Tradisi Peusejuek tandai selesainya Pembangunan Jembatan Garuda Desa Teungoh, Kab. Aceh Utara

Aceh Utara – Suasana khidmat dan penuh rasa syukur mewarnai kegiatan pesejuk sekaligus peresmian Jembatan Gantung Garuda yang berlokasi di Desa Gampong Tengoh, Kecamatan Sawang, Kabupaten Aceh Utara, 24 Februari 2026. Jembatan tersebut menjadi sarana penghubung vital antara Desa Gampong Tengoh, Kecamatan Sawang, Kabupaten Aceh Utara dengan Desa Blang Gurun, Kecamatan Gandapura, Kabupaten Bireuen.

 

Pembangunan jembatan gantung ini dilaksanakan oleh prajurit dari Batalyon Zeni Tempur 5/Arati Bhaya Wighina dan Batalyon Zeni Tempur 17/Ananta Dharma sebagai wujud nyata pengabdian TNI Angkatan Darat dalam membantu mengatasi kesulitan rakyat serta mendukung konektivitas antarwilayah, khususnya di daerah yang sebelumnya memiliki keterbatasan akses transportasi.

 

Acara peresmian turut dihadiri oleh sejumlah pejabat dan tokoh masyarakat, di antaranya Danyon Zipur 5/ABW Letkol Czi Wahyu, Danramil 19/Sawang beserta delapan anggota, Danki Yonzipur 5/ABW bersama sepuluh personel, Sekcam Sawang Muslim, S.Sos, Keuchik Gampong Tengoh M. Jakfar, para tokoh masyarakat, serta sekitar 25 warga yang hadir menyaksikan momen bersejarah tersebut.

 

Rangkaian kegiatan diawali dengan pelaksanaan ritual pesejuk yang dipimpin oleh imam desa setempat. Tradisi adat Aceh ini merupakan bentuk ungkapan rasa syukur sekaligus doa keselamatan agar jembatan yang telah dibangun dapat memberikan manfaat, keberkahan, serta keselamatan bagi seluruh masyarakat yang menggunakannya. Kegiatan dilanjutkan dengan pembacaan shalawat dan doa bersama, memohon agar jembatan tersebut senantiasa kokoh, aman, dan membawa kebaikan bagi generasi mendatang.

 

Sebagai simbol resmi difungsikannya jembatan, kegiatan dilanjutkan dengan uji coba melintas menggunakan kendaraan roda dua serta berjalan kaki oleh para tamu undangan dan masyarakat.
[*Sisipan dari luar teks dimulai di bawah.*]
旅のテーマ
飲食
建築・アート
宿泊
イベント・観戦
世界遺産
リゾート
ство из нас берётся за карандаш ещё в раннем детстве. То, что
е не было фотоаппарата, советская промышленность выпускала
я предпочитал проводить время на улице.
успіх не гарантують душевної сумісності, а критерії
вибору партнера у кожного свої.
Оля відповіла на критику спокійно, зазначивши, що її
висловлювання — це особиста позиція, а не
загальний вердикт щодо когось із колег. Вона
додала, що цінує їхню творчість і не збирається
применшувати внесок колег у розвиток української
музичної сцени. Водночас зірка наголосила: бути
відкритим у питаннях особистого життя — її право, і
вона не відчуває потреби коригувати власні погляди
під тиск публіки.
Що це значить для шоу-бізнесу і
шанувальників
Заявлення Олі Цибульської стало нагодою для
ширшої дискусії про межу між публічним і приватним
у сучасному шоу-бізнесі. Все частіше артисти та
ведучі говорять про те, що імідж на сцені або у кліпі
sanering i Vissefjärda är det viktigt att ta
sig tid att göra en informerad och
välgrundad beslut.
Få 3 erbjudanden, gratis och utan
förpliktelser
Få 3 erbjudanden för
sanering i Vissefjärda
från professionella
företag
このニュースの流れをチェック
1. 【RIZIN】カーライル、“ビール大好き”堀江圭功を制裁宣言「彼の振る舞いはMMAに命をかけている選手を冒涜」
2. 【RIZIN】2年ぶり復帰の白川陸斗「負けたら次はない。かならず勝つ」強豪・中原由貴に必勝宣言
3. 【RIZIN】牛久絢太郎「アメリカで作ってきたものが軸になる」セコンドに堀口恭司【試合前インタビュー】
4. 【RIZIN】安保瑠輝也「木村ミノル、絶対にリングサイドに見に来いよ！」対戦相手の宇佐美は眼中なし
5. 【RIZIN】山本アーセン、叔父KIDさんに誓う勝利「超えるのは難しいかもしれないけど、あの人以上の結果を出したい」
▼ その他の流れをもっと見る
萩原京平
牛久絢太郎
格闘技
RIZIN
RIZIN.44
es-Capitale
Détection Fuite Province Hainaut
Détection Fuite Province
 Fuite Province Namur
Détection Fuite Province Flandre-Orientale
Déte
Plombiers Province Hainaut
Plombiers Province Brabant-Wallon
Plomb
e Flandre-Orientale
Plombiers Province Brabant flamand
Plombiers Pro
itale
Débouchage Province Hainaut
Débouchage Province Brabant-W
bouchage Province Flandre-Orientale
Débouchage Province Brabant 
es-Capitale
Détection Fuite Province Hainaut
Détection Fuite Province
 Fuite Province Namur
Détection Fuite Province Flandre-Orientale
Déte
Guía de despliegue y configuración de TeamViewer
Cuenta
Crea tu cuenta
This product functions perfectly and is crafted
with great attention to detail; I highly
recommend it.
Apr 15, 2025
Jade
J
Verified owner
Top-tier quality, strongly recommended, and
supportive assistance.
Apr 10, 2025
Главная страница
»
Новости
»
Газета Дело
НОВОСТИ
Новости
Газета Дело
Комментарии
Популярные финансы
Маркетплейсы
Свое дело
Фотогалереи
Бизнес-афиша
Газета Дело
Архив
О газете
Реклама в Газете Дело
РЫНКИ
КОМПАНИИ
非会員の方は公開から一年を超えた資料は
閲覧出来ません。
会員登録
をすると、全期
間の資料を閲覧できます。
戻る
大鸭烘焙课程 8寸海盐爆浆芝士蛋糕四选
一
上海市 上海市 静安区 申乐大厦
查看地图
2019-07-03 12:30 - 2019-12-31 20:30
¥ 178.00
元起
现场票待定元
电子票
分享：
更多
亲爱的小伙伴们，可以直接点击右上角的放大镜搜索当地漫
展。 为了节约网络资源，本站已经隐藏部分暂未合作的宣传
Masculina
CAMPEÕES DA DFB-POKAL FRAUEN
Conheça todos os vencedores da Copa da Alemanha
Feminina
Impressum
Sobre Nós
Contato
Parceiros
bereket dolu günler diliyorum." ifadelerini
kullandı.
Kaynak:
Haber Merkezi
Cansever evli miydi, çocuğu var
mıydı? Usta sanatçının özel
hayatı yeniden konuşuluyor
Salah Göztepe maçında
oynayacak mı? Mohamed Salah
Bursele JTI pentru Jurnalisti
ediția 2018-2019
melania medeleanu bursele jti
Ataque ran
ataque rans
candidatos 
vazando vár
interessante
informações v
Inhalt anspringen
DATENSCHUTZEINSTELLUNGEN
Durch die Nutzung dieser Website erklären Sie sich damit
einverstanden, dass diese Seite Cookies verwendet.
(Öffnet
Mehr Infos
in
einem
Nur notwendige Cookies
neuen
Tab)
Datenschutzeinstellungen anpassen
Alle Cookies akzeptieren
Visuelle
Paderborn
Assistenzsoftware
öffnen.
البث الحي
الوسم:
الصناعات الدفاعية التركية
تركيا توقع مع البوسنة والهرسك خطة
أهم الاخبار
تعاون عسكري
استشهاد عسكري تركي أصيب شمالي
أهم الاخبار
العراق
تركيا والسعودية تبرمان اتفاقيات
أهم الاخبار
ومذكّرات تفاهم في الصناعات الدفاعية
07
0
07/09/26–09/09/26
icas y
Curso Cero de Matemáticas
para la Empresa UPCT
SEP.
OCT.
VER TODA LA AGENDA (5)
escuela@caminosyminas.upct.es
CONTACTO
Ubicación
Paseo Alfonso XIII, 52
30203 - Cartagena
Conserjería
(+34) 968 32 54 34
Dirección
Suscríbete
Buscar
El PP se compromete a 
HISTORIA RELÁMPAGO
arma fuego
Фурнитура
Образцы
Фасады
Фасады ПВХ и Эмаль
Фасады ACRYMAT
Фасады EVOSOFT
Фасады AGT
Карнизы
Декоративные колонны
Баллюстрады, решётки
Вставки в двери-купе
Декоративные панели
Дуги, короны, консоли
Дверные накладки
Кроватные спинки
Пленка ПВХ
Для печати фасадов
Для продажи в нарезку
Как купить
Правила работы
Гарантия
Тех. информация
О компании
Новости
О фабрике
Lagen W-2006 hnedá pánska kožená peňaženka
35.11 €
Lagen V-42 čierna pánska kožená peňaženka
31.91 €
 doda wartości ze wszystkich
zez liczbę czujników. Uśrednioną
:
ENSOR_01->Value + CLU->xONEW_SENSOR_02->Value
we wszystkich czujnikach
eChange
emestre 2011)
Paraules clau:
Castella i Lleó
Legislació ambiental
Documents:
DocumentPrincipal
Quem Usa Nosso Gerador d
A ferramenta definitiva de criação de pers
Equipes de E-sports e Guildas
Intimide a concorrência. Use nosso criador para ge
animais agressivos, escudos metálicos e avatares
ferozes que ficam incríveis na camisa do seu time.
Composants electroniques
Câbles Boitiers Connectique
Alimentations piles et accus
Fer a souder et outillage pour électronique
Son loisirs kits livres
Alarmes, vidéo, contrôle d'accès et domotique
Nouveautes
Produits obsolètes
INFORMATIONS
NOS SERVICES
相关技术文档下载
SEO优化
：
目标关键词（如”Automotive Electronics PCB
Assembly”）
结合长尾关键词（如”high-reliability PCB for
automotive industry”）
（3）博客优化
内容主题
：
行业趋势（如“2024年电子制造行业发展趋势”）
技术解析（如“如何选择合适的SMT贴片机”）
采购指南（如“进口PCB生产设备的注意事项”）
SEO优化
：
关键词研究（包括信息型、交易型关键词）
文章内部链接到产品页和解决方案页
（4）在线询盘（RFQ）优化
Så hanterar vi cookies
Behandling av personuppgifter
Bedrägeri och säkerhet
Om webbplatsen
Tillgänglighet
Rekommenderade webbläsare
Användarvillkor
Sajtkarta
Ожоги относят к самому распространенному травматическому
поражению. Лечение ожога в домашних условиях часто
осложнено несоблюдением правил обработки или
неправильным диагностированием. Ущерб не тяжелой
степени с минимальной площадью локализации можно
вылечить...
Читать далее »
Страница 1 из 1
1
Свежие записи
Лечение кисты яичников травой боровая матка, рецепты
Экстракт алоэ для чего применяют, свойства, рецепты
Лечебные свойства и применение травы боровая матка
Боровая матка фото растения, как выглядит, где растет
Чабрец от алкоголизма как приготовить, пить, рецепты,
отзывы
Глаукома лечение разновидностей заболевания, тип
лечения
Antusiasme warga terlihat jelas saat mereka untuk pertama kalinya melintasi jembatan secara bersama-sama dengan penuh rasa bangga dan haru.

 

Dalam kesempatan tersebut, masyarakat Gampong Tengoh menyampaikan apresiasi dan rasa terima kasih yang mendalam kepada TNI AD, khususnya kepada prajurit Yonzipur 5/ABW dan Yonzipur 17/AD, yang telah mencurahkan tenaga, waktu, serta pikiran demi terwujudnya jembatan gantung ini. Mereka mengungkapkan bahwa sebelumnya akses penyeberangan cukup sulit dan berisiko, terutama saat kondisi cuaca kurang bersahabat. Dengan adanya jembatan ini, mobilitas warga untuk aktivitas pendidikan, ekonomi, sosial, dan pelayanan kesehatan menjadi lebih mudah dan aman.

 

Keuchik Gampong Tengoh dalam sambutannya berharap agar jembatan yang telah dibangun dapat dirawat bersama oleh seluruh masyarakat sehingga tetap awet dan dapat digunakan dalam jangka panjang. Ia juga menegaskan bahwa keberadaan jembatan ini tidak hanya menjadi penghubung fisik antarwilayah, tetapi juga mempererat hubungan sosial dan ekonomi antara masyarakat Kabupaten Aceh Utara dan Kabupaten Bireuen.

 

Kegiatan pesejuk dan peresmian Jembatan Gantung Garuda berlangsung dengan tertib dan lancar hingga selesai. Momentum ini menjadi bukti nyata kemanunggalan TNI dengan rakyat, sekaligus mempertegas komitmen TNI AD dalam mendukung pembangunan infrastruktur demi meningkatkan kesejahteraan masyarakat hingga ke pelosok daerah.